Greenfield Elementary School (also known as Pittsburgh Greenfield PreK-8) is a historic school in the Greenfield neighborhood of Pittsburgh, Pennsylvania. The school was designed by the firm of Kiehnel and Elliott and opened in 1922. It is part of the Pittsburgh Public Schools district and serves students in Pre-K through 8th grade.

The school was listed on the National Register of Historic Places in 1986. It is also a City of Pittsburgh historic structure and a Pittsburgh History and Landmarks Foundation Historic Landmark.

Pennsylvania also has an Albert M. Greenfield Elementary School in Philadelphia.

==History==
The school was built in 1921–1922 as a replacement for the old Greenfield School at Greenfield Avenue and Tunstall Street and the Forward Avenue School on what is now Saline Street in Four Mile Run. These schools were built under the old ward-based sub-district system—Greenfield in 1880 by the Peebles (23rd Ward) sub-district, and Forward Avenue in 1886 by the Colfax (22nd Ward) sub-district—and were outdated and crowded by the early 20th century. In the Board of Public Education's annual report for 1914, the condition of the Greenfield School was rated as 285 out of 1000, which was the worst in the entire school system, with the Forward Avenue school also in the bottom fifteen.

The school board began planning for the replacement school in 1916, purchasing a site on Alger Street and selecting a plan by Kiehnel and Elliott. However, construction was delayed due to World War I. The board resumed construction after the war, breaking ground on three projects simultaneously: Greenfield Elementary, Perry Elementary, and Westinghouse High. Construction of Greenfield Elementary began in September, 1921, and the completed school opened for the fall term in September, 1922. The total cost was about $700,000. It was formally dedicated on March 22, 1923.

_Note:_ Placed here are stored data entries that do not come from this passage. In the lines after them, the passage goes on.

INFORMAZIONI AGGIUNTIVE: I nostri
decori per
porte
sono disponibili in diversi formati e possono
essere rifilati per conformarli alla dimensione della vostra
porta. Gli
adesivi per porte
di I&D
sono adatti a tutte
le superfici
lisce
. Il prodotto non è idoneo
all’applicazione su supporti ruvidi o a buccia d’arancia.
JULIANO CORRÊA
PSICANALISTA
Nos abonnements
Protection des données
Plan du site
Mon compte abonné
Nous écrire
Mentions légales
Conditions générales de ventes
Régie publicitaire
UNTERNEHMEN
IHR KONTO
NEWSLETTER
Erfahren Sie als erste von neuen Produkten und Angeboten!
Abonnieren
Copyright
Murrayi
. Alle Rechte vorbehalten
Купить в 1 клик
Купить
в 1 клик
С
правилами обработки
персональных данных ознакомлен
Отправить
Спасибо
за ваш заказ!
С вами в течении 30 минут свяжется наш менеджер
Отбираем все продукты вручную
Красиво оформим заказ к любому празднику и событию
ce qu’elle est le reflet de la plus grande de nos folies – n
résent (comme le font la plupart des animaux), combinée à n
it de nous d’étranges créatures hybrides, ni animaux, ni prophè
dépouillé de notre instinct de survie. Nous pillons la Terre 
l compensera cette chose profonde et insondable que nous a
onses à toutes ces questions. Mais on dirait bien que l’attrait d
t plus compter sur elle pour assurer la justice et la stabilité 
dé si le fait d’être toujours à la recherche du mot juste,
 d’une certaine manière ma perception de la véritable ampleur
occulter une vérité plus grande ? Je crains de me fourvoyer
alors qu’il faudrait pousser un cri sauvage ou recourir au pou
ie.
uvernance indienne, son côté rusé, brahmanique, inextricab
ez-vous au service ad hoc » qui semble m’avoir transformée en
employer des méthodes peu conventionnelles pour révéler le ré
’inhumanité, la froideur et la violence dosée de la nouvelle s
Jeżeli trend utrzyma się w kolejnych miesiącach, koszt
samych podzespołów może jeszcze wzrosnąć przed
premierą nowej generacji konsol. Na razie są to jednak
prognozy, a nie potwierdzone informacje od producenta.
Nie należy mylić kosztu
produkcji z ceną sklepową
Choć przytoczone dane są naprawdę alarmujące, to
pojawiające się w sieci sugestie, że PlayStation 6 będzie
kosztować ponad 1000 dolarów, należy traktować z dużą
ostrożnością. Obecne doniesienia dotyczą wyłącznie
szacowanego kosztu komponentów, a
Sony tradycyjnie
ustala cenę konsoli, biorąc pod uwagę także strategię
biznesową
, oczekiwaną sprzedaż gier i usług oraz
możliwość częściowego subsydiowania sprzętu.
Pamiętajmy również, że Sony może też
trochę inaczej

Greenfield Elementary was the first Pittsburgh school designed to operate on the "platoon" plan, where students went to a different room for each subject instead of remaining in the same room throughout the day. The school board believed that it would benefit elementary students to follow the same system used in higher education. The school served students in kindergarten through 8th grade and was equipped with specialized facilities including rooms for wood shop, drafting, and home economics, as well as an auditorium, two gymnasiums, and a swimming pool.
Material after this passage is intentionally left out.